Code Training Beats Natural Language | Generated by AI
Question: Is training small models on code better than natural language due to lower entropy? And is Anthropic’s code-first bet vs OpenAI’s scattered approach a key reason Anthropic is catching up in market cap?
Answer:
Your intuition is directionally correct, and the reasoning chain holds. Let me sharpen each link.
Entropy Chain: Why Code Wins for Small Models
Natural language has high conditional entropy — given “The weather today is…”, the next token distribution is nearly flat across hundreds of plausible continuations. Code is the opposite:
for i in range(
The next token is almost certainly 10, n, len(, or a variable name from scope. The branching factor is tiny.

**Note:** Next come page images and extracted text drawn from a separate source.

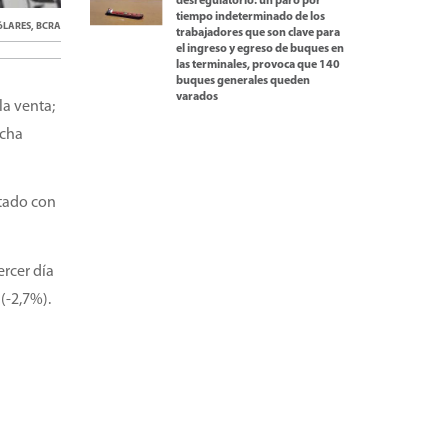
desregulatorio: un paro por
tiempo indeterminado de los
óLARES
,
BCRA
trabajadores que son clave para
el ingreso y egreso de buques en
las terminales, provoca que 140
buques generales queden
varados
la venta;
echa
ntado con
ercer día
(-2,7%).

Formally: if cross-entropy loss is H = -Σ p(x) log p(x), a lower-entropy distribution means the model has less to “guess” per token. For a small model (say 760M params like your GPT-2), this matters enormously — the model’s capacity isn’t wasted learning that “the” can follow 10,000 different things.
Result: same model size, same compute, but code models converge faster and generalize better on their domain. This is why Codex (the original code model) was fine-tuned from GPT-3, not trained differently in architecture — the data distribution did the work.
Why Code Data Quality Is Also Higher
- Ground truth is verifiable — code either runs or it doesn’t. Natural language has no such oracle.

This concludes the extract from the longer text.